%%

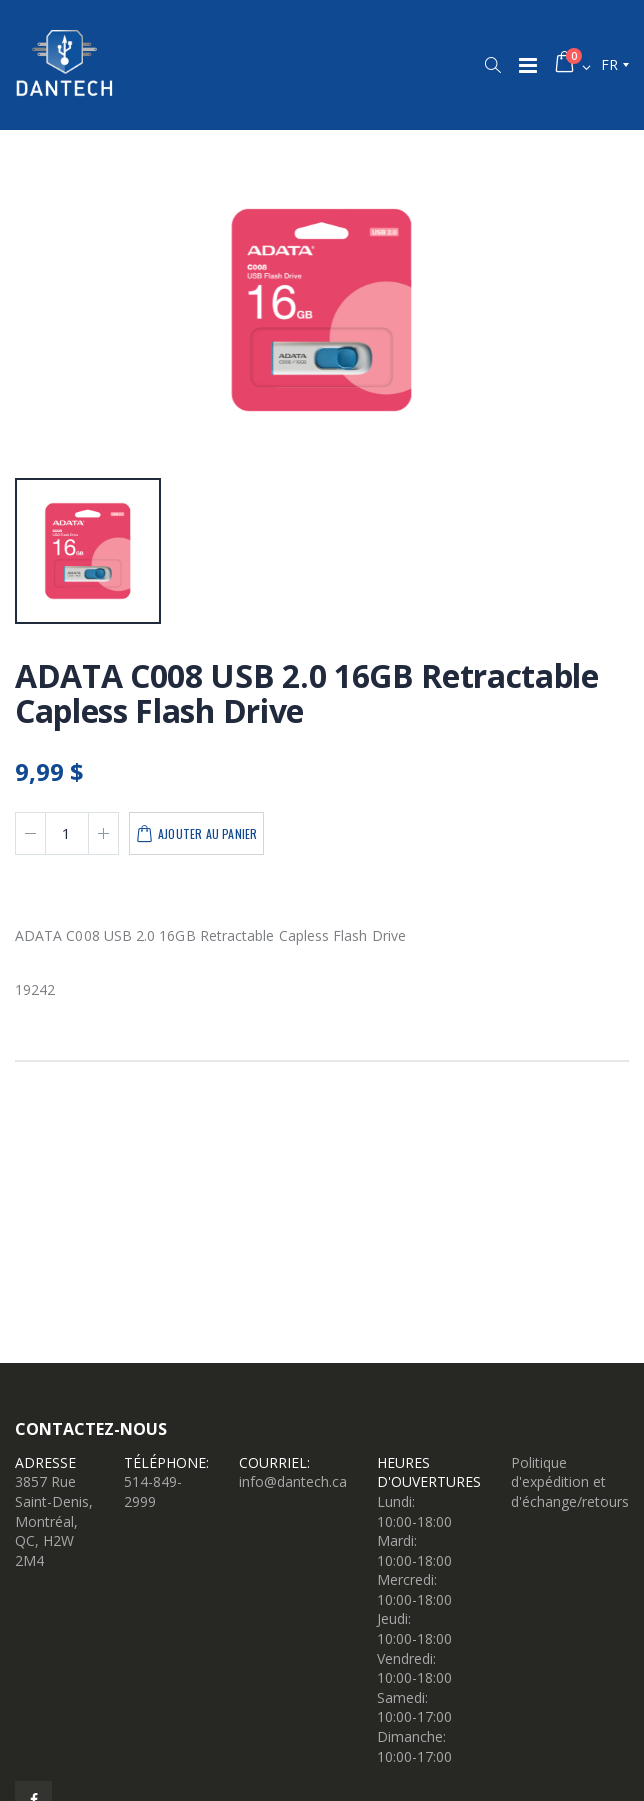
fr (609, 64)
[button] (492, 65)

%%
%%

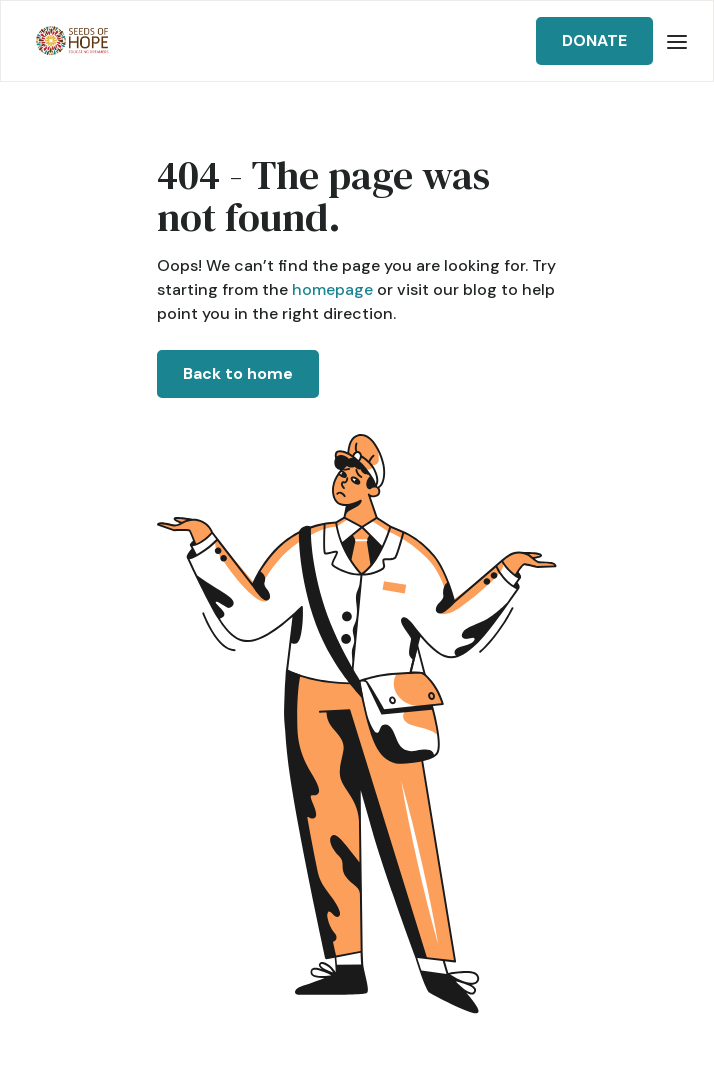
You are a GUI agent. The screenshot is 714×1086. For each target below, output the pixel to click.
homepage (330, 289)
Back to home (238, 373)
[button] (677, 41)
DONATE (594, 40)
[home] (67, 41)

%%
%%

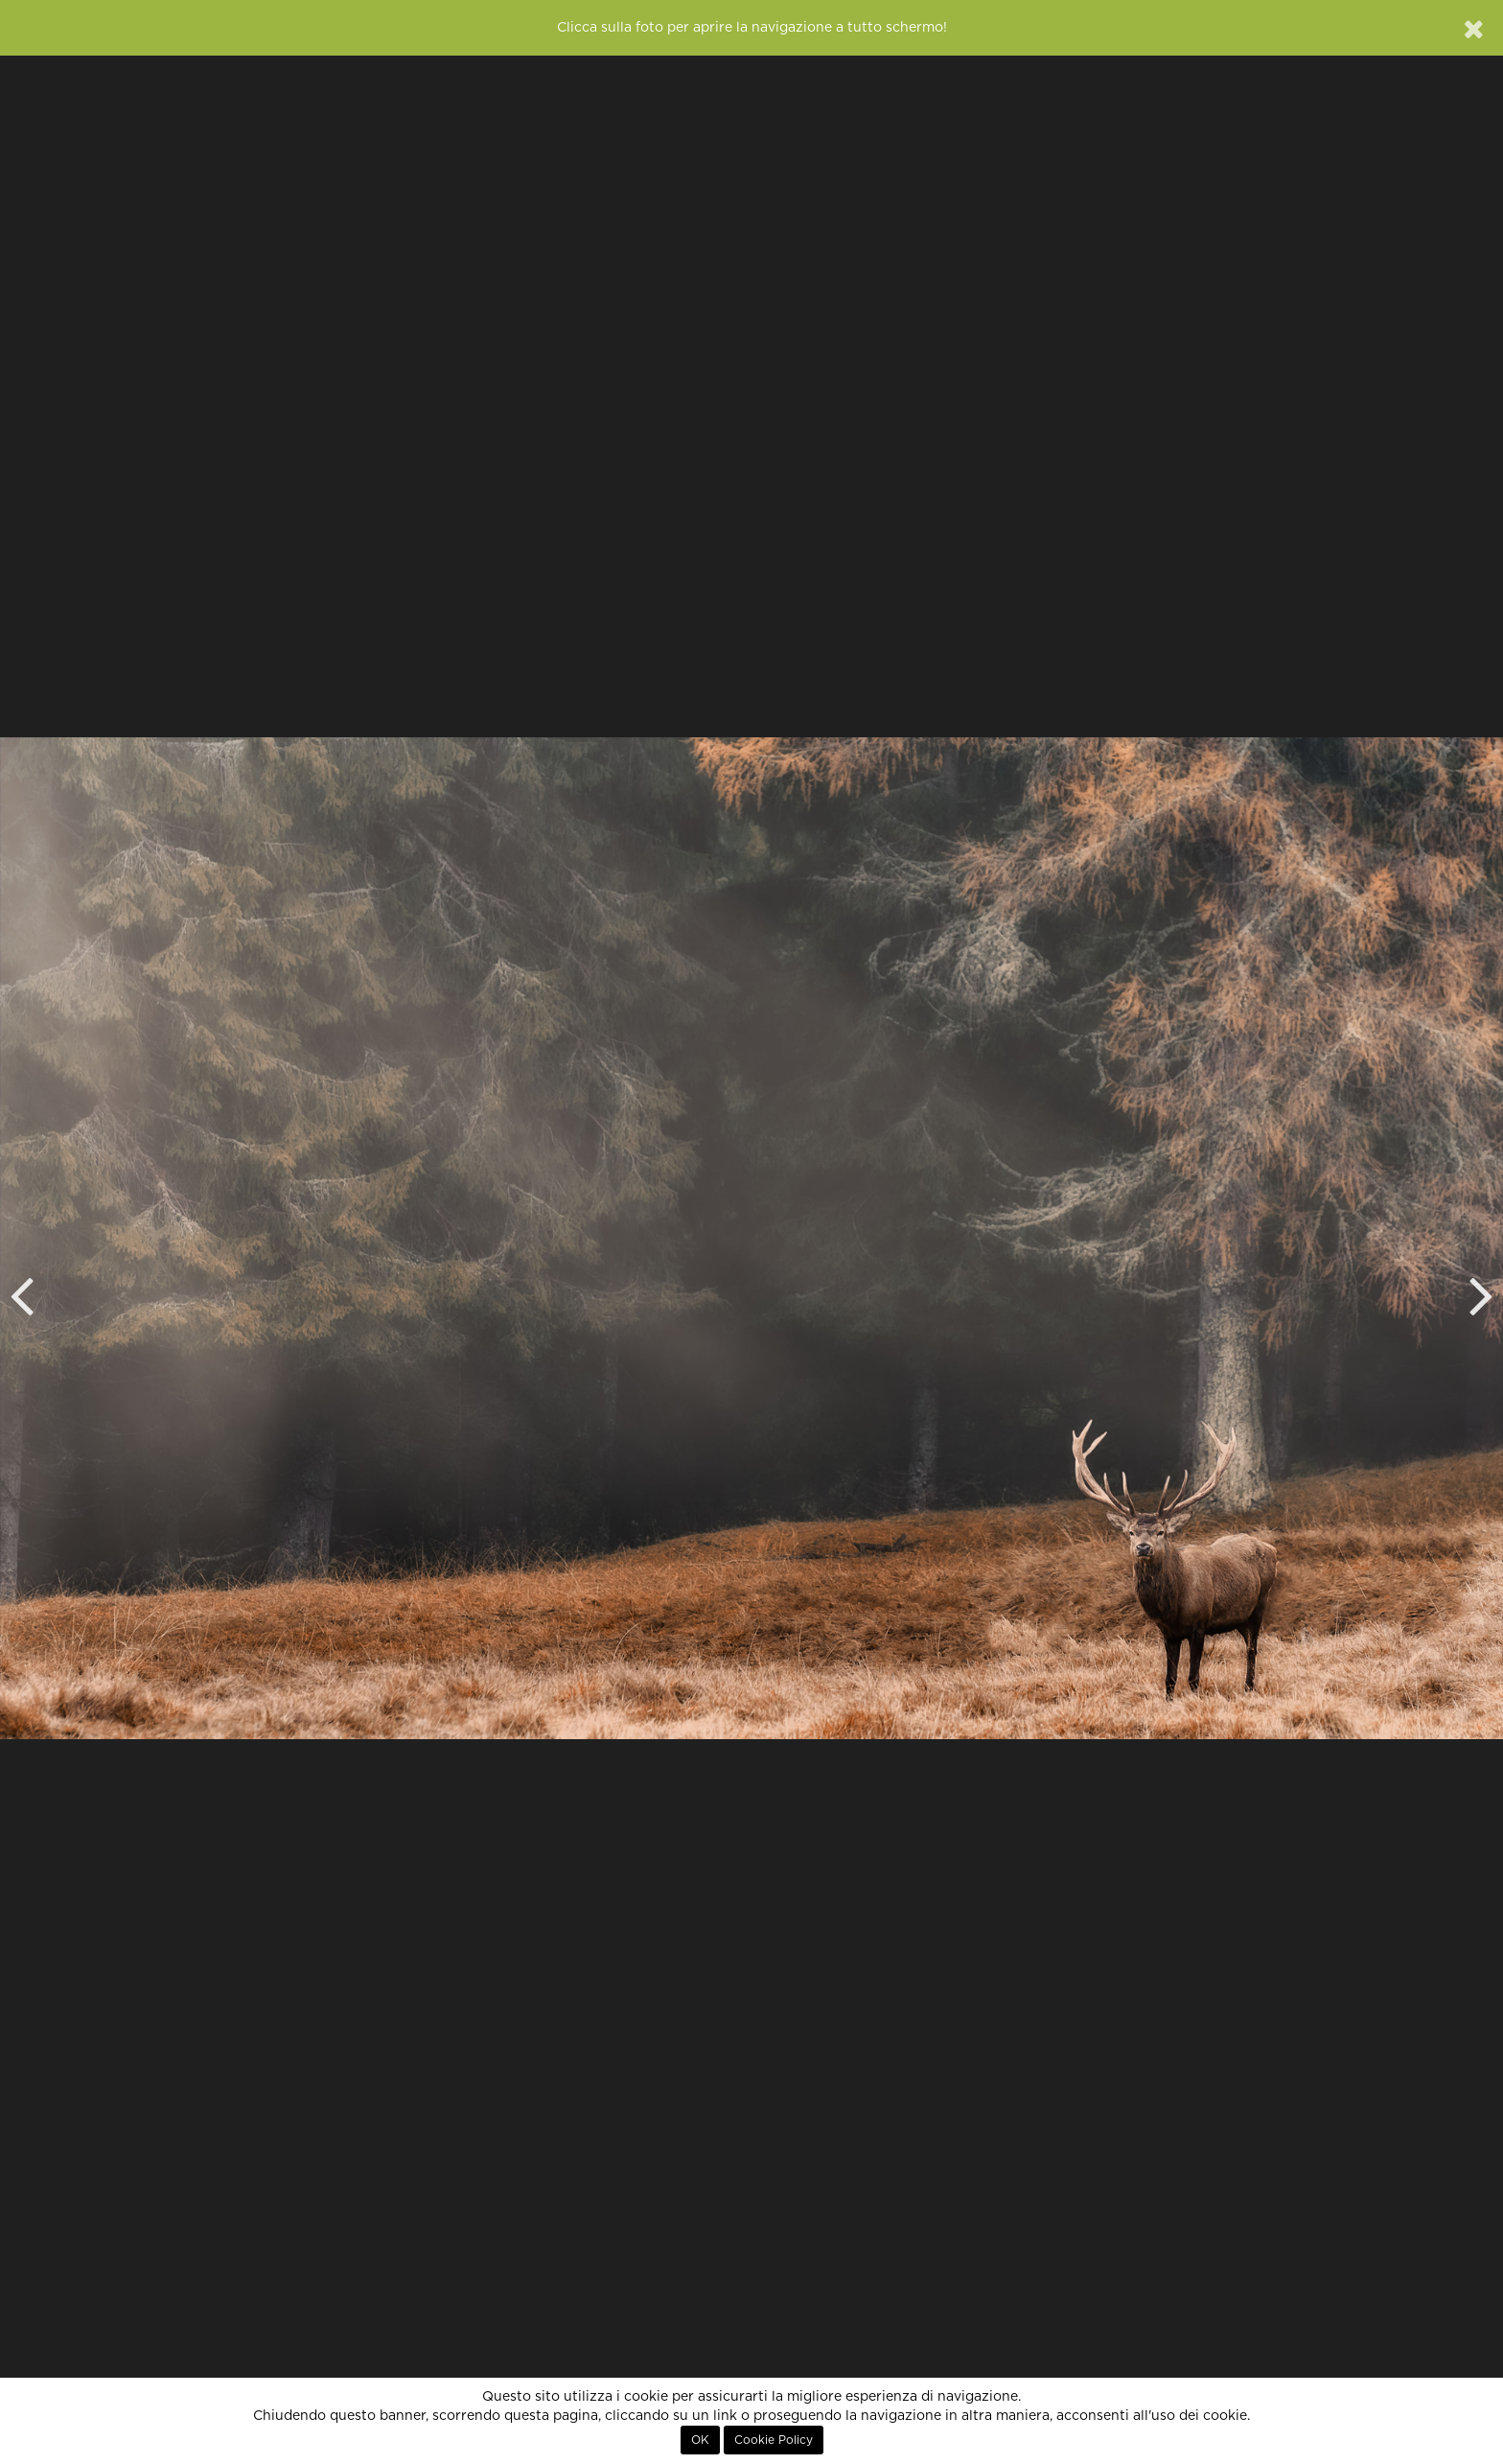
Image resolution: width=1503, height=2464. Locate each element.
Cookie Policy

%%

▶ _Directions for this task_: Using the listing above, copy exactly the line that contains "You are a GUI", the line that contains "[home] (67, 41)", and each line that falls between them.

▶ _Worked solution_:
You are a GUI agent. The screenshot is 714×1086. For each target below, output the pixel to click.
homepage (330, 289)
Back to home (238, 373)
[button] (677, 41)
DONATE (594, 40)
[home] (67, 41)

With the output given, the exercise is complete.